## TASK BRIEF
The full listing is to be transcribed exactly, with each picture left out.
______________________________
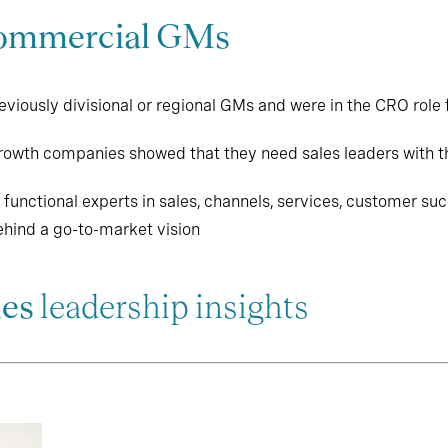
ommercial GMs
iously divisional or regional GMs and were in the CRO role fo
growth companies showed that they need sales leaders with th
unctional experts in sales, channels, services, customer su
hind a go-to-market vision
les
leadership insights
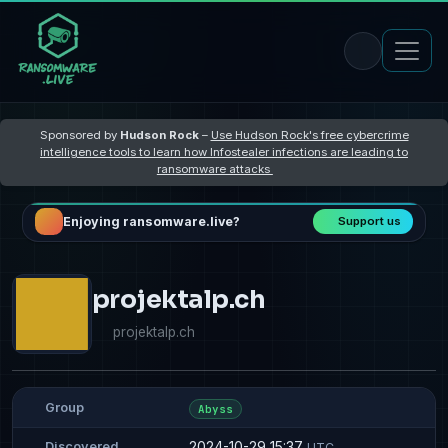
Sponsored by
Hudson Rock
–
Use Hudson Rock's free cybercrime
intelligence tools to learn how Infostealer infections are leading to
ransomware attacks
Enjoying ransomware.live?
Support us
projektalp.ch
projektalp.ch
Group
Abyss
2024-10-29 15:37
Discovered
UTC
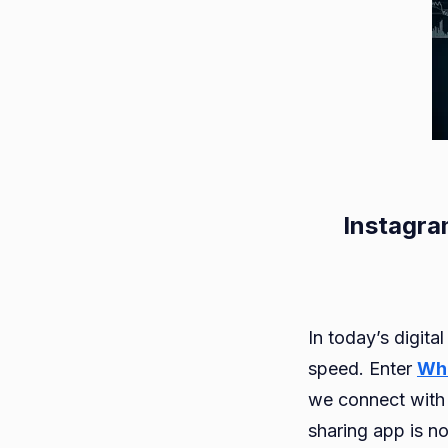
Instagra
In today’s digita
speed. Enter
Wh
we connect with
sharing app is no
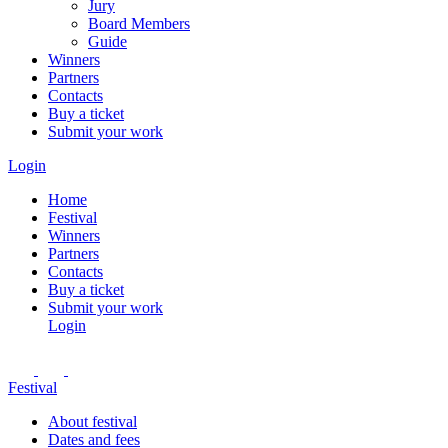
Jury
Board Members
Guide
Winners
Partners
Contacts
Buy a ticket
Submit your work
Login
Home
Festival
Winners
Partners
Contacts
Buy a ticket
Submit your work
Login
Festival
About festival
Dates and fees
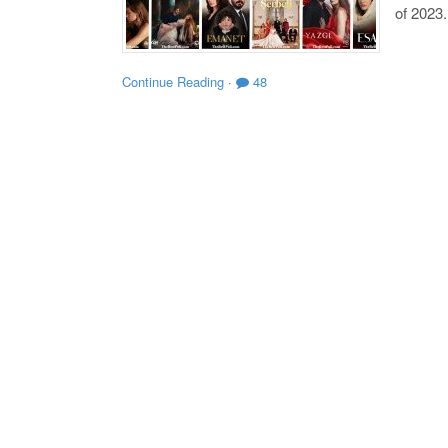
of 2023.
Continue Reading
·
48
______________________________
## RESULT
ommercial GMs
iously divisional or regional GMs and were in the CRO role fo
growth companies showed that they need sales leaders with th
unctional experts in sales, channels, services, customer su
hind a go-to-market vision
les
leadership insights
Sponsored by
Hudson Rock
–
Use Hudson Rock's free cybercrime
intelligence tools to learn how Infostealer infections are leading to
ransomware attacks
Enjoying ransomware.live?
Support us
projektalp.ch
projektalp.ch
Group
Abyss
2024-10-29 15:37
Discovered
UTC
Instagra
In today’s digita
speed. Enter
Wh
we connect with
sharing app is no
Jury
Board Members
Guide
Winners
Partners
Contacts
Buy a ticket
Submit your work
Login
Home
Festival
Winners
Partners
Contacts
Buy a ticket
Submit your work
Login
Festival
About festival
Dates and fees
of 2023.
Continue Reading
·
48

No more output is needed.